Question

Some students arrive at the basketball court and decide to make up two teams to play a practice game. How many different pairs of teams of equal numbers can be made if there are: a) Seven students?

a) 6
b) 12
c) 21
d) 35

Answer 1

c) 21

Step-by-step explanation:

To determine the number of different pairs of teams with equal numbers that can be formed with seven students, we can use the combination formula. The formula for combinations is given by nCr = n! / [r!(n-r)!], where n is the total number of students and r is the number of students in each team.

In this case, n = 7 and we need to find the number of pairs of teams, so r can vary from 1 to 3 (as forming teams with more than half of the students on one team would result in unequal numbers).
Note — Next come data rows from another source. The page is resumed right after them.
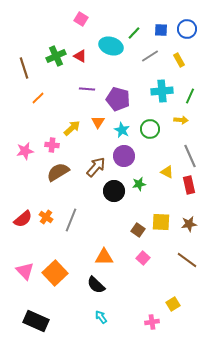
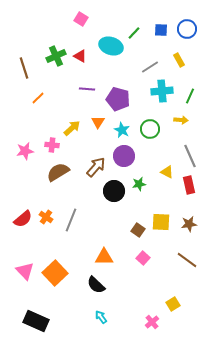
gray line at (150, 56): moved 11 px down
pink cross at (152, 322): rotated 32 degrees counterclockwise
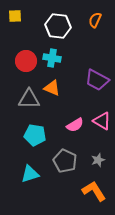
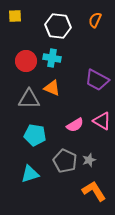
gray star: moved 9 px left
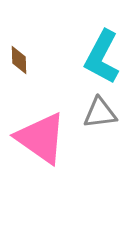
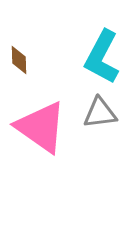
pink triangle: moved 11 px up
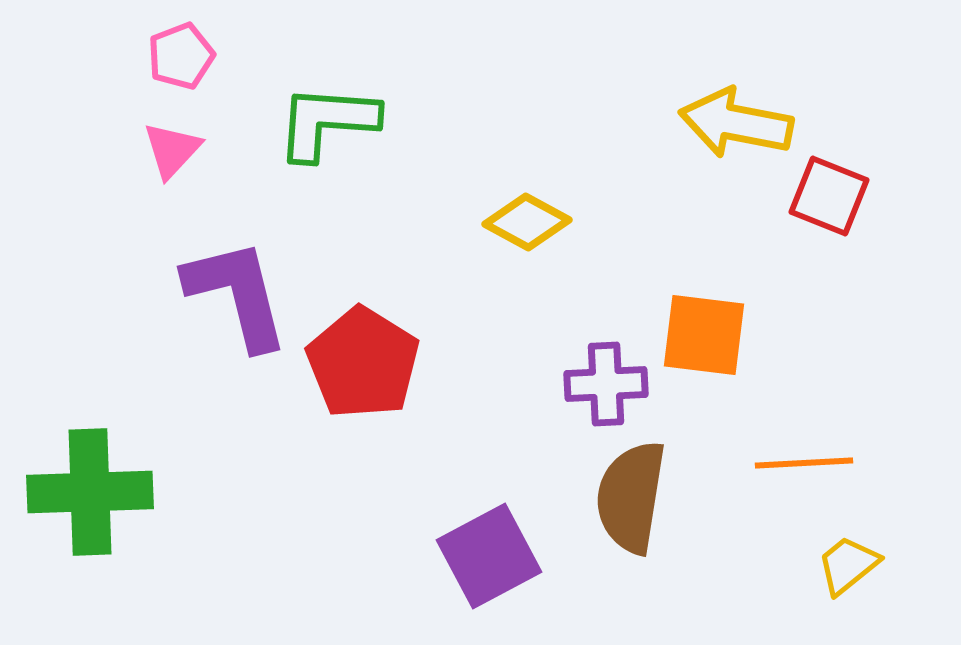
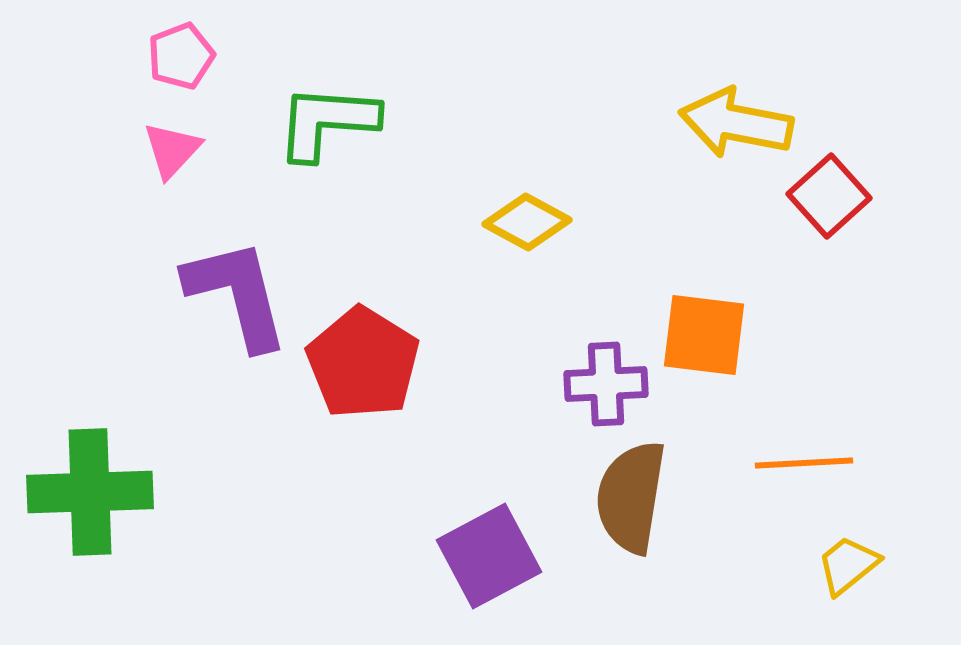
red square: rotated 26 degrees clockwise
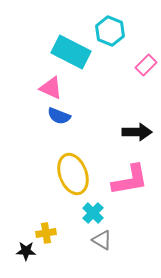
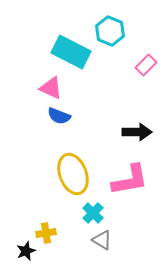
black star: rotated 24 degrees counterclockwise
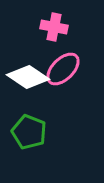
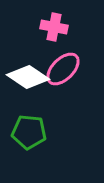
green pentagon: rotated 16 degrees counterclockwise
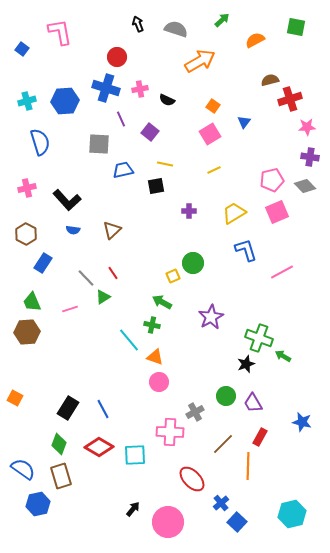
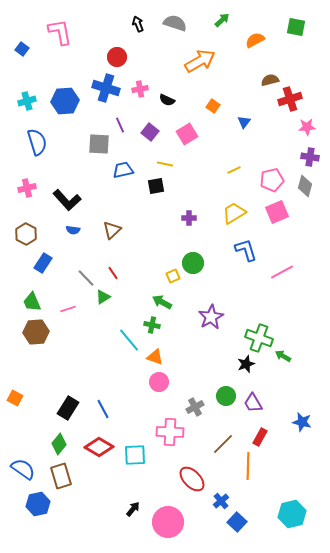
gray semicircle at (176, 29): moved 1 px left, 6 px up
purple line at (121, 119): moved 1 px left, 6 px down
pink square at (210, 134): moved 23 px left
blue semicircle at (40, 142): moved 3 px left
yellow line at (214, 170): moved 20 px right
gray diamond at (305, 186): rotated 60 degrees clockwise
purple cross at (189, 211): moved 7 px down
pink line at (70, 309): moved 2 px left
brown hexagon at (27, 332): moved 9 px right
gray cross at (195, 412): moved 5 px up
green diamond at (59, 444): rotated 20 degrees clockwise
blue cross at (221, 503): moved 2 px up
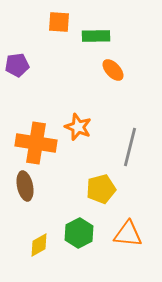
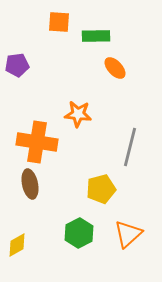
orange ellipse: moved 2 px right, 2 px up
orange star: moved 13 px up; rotated 16 degrees counterclockwise
orange cross: moved 1 px right, 1 px up
brown ellipse: moved 5 px right, 2 px up
orange triangle: rotated 48 degrees counterclockwise
yellow diamond: moved 22 px left
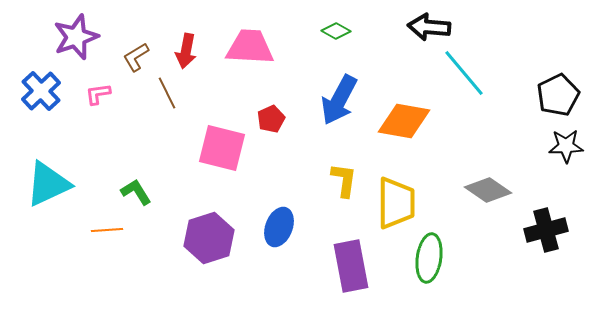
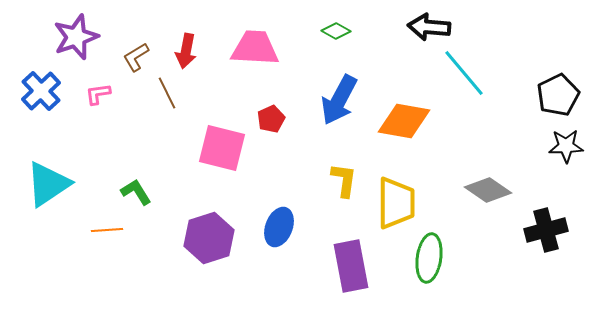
pink trapezoid: moved 5 px right, 1 px down
cyan triangle: rotated 9 degrees counterclockwise
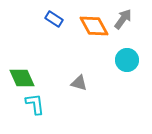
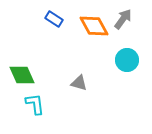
green diamond: moved 3 px up
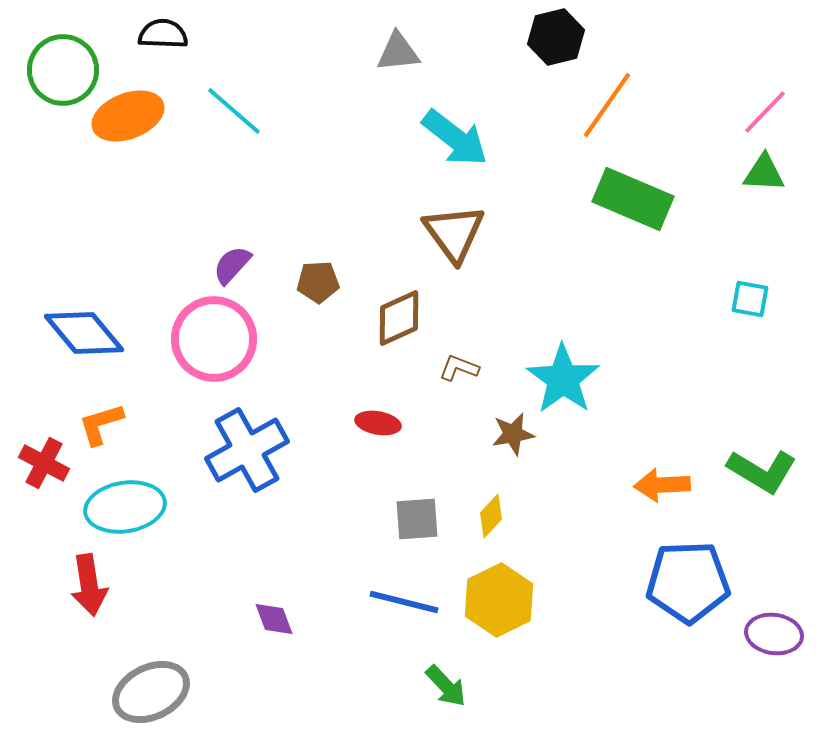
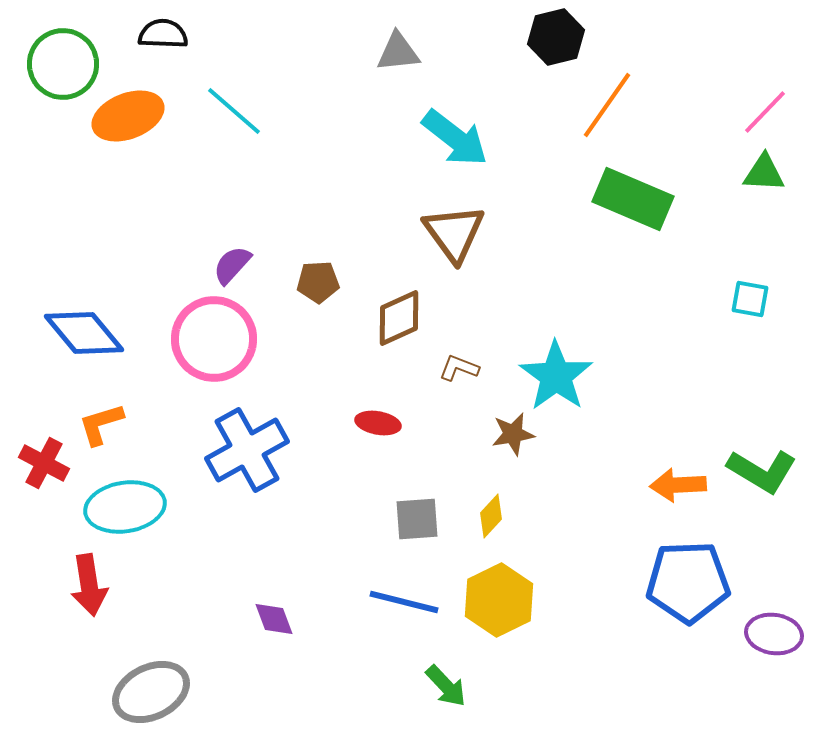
green circle: moved 6 px up
cyan star: moved 7 px left, 3 px up
orange arrow: moved 16 px right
The total number of pairs of teams is the sum of the combinations for each possible value of r.

For r = 1, there are 7 combinations.

For r = 2, there are 21 combinations.

For r = 3, there are 35 combinations.

Adding these together, we get a total of 63 combinations. However, since we need pairs of teams and not individual teams, we divide this total by 2 to avoid counting the same pair twice (Team A vs. Team B is the same as Team B vs. Team A). Therefore, the final answer is 63 / 2 = 21, making option c) 21 the correct choice.

Answer 2

21 different pairs of teams of equal numbers can be made if there are: a) Seven students?

c) 21

Step-by-step explanation:

In combinatorics, the number of ways to choose pairs of teams from a group of students can be determined using the combination formula, which is given by
`\( C(n, r) = (n!)/(r!(n-r)!) \), where \( n \)` is the total number of students,
`\( r \) is the number of students in each team, and \( ! \)` denotes factorial.

For the given scenario, where there are 7 students, and you need to form pairs of teams, the number of ways to choose teams is
`\( C(7, (7)/(2)) \).`The combination of 7 choose 3 (or 7 choose 4, as both result in the same number of pairs) can be calculated as
`\( (7!)/(3!(7-3)!) = (7!)/(3! \cdot 4!) = (7 \cdot 6 \cdot 5)/(3 \cdot 2 \cdot 1) = 35 \).` However, since teams are indistinguishable, each pair has been counted twice (e.g., ABC vs. DEF and DEF vs. ABC are the same pairings). Therefore, we need to divide by 2 to eliminate duplicates, resulting in
`\( (35)/(2) = 17.5 \).` Since we can't have half of a pair, we round up, giving us the final answer of 21 pairs of teams.